Tiah melanjutkan bahwa di zaman dulu ilmu untuk belajar membatik masih mahal, dikarenakan orang-orang yang sudah bisa membatik tidak mau membagi ilmunya kepada orang yang mau belajar karena merasa takut tersaingi. Sampai suatu ketika Ia bertemu dengan salah satu orang dari perindustrian yang mau mengajarinya membuat batik.

“Sekarang orangnya sudah meninggal, semoga diberikan tempat yang layak karena beliau yang dulunya mengajari saya membatik mulai dari tidak bisa sama sekali sampai bisa,” jelasnya.
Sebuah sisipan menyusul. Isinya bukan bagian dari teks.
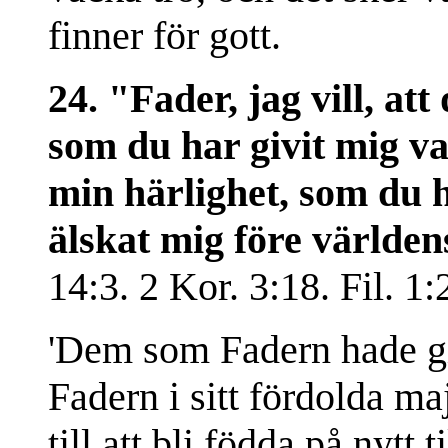
finner för gott.
24. "Fader, jag vill, att
som du har givit mig va
min härlighet, som du h
älskat mig före världen
14:3. 2 Kor. 3:18. Fil. 1
'Dem som Fadern hade giv
Fadern i sitt fördolda ma
till att bli födda på nytt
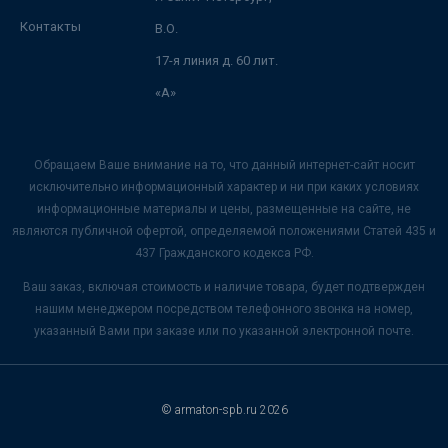
Контакты
В.О.
17-я линия д. 60 лит.
«А»
Обращаем Ваше внимание на то, что данный интернет-сайт носит
исключительно информационный характер и ни при каких условиях
информационные материалы и цены, размещенные на сайте, не
являются публичной офертой, определяемой положениями Статей 435 и
437 Гражданского кодекса РФ.
Ваш заказ, включая стоимость и наличие товара, будет подтвержден
нашим менеджером посредством телефонного звонка на номер,
указанный Вами при заказе или по указанной электронной почте.
© armaton-spb.ru 2026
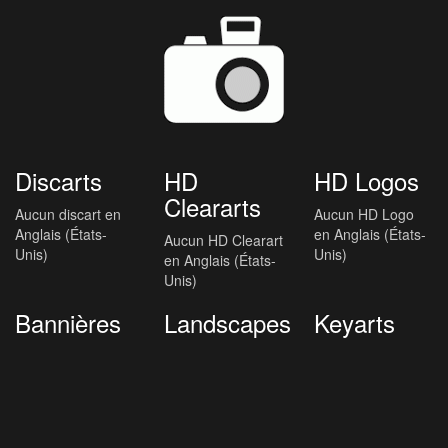
Discarts
HD
HD Logos
Cleararts
Aucun discart en
Aucun HD Logo
Anglais (États-
en Anglais (États-
Aucun HD Clearart
Unis)
Unis)
en Anglais (États-
Unis)
Bannières
Landscapes
Keyarts
Aucune Bannière
Aucun Landscape
Aucun Keyart en
en Anglais (États-
en Anglais (États-
Anglais (États-
Unis)
Unis)
Unis)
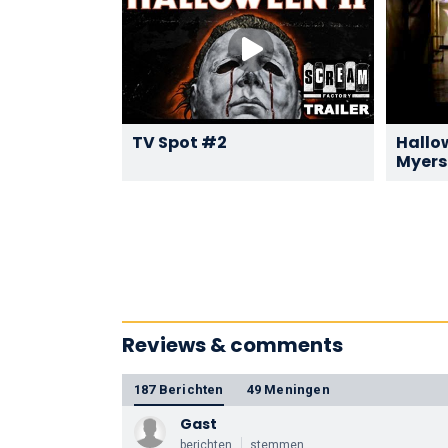
TV Spot #2
Hallow
Myers 
(2/3)
Reviews & comments
187 Berichten
49 Meningen
Gast
berichten
stemmen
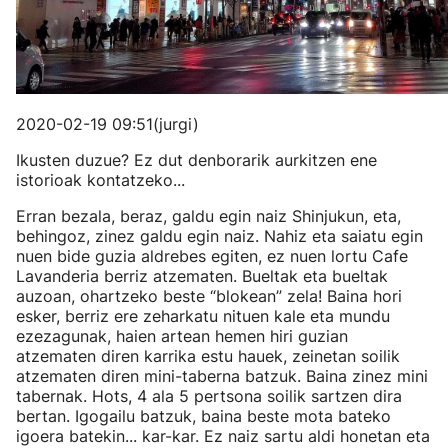
2020-02-19 09:51(jurgi)
Ikusten duzue? Ez dut denborarik aurkitzen ene
istorioak kontatzeko...
Erran bezala, beraz, galdu egin naiz Shinjukun, eta,
behingoz, zinez galdu egin naiz. Nahiz eta saiatu egin
nuen bide guzia aldrebes egiten, ez nuen lortu Cafe
Lavanderia berriz atzematen. Bueltak eta bueltak
auzoan, ohartzeko beste “blokean” zela! Baina hori
esker, berriz ere zeharkatu nituen kale eta mundu
ezezagunak, haien artean hemen hiri guzian
atzematen diren karrika estu hauek, zeinetan soilik
atzematen diren mini-taberna batzuk. Baina zinez mini
tabernak. Hots, 4 ala 5 pertsona soilik sartzen dira
bertan. Igogailu batzuk, baina beste mota bateko
igoera batekin... kar-kar. Ez naiz sartu aldi honetan eta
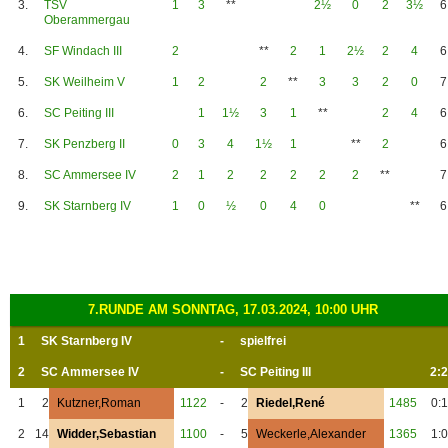
3.
TSV
1
3
**
2½
0
2
3½
6
Oberammergau
4.
SF Windach III
2
**
2
1
2½
2
4
6
5.
SK Weilheim V
1
2
2
**
3
3
2
0
7
6.
SC Peiting III
1
1½
3
1
**
2
4
6
7.
SK Penzberg II
0
3
4
1½
1
**
2
6
8.
SC Ammersee IV
2
1
2
2
2
2
2
**
7
9.
SK Starnberg IV
1
0
½
0
4
0
**
6
7.RUNDE AM SONNTAG, 17.03.2024, 10:00 UHR
1
SK Starnberg IV
-
spielfrei
2
SC Ammersee IV
-
SC Peiting III
2:2
1
2
Kutzner,Roman
1122
-
2
Riedel,René
1485
0:1
2
14
Widder,Sebastian
1100
-
5
Weckerle,Alexander
1365
1:0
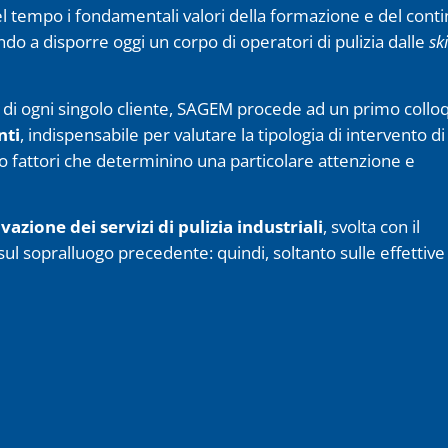
el tempo i fondamentali valori della formazione e del cont
do a disporre oggi un corpo di operatori di pulizia dalle
ski
à di ogni singolo cliente, SAGEM procede ad un primo collo
nti
, indispensabile per valutare la tipologia di intervento di
tà o fattori che determinino una particolare attenzione e
azione dei servizi di pulizia industriali
, svolta con il
sul sopralluogo precedente: quindi, soltanto sulle effettive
Sebelum mulai belajar membatikpun Tiah masih dilanda keraguan karena harus menyiapkan uang Rp 300.000 untuk membeli bahan dan peralatan membatik. 

“Uang segitu kan termasuk banyak di zaman dulu, saya ragu karena dengan uang segitu saya bisa kulakan baju banyak, tetapi saya sangat ingin belajar membatik. Alhamdulillah suami saya support saya untu belajar kalau memang ingin dan bersungguh-sungguh," imbuhnya. 

Setelah belajar selama satu minggu itu akhirnya Tiah sudah menguasai ilmu membatik yang diberikan, mulai dari membuat pola, membatik, mewarna, sampai selesai.

Setelah memiliki ilmu untuk membatik, Tiah mulai berpikir bagaimana cara untuk mengembangkan ilmu yang telah dimiliknya. Ia mulai menawarkan batik ke kios-kios di wisata religi Sunan Bonang yang ternyata mendapat sambutan antusias.

“Tapi setelah itu saya berpikir lagi, karena yang pesan banyak saya harus cari uang lagi buat beli bahan, akhirnya ya itu saya ambil uang dari jualan baju keliling sedikit-sedikit jadinya saya nggak kulakan baju lagi. Saya buat beli bahan membatik,” ujarnya.

Meskipun pesanan batik semakin banyak, pada saat itu Tiah mengerjakan semuanya sendiri karena masih sangat senang membatik. 

“Rasanya bisa praktik sendiri dari ilmu yang baru didapatkan itu sangat puas, tidak bisa digambarkan,” lanjut Tiah.

Tahun berganti tahun, usaha batik miliknya kini semakin sukses, meskipun dalam perjalanan panjang itu tidaklah mulus dan banyak sekali rintangan yang harus dilaluinya. Tiah percaya bahwa jika seseorang ingin mencapai kesuksesan di tingkat maksimal maka ujian akan semakin berat.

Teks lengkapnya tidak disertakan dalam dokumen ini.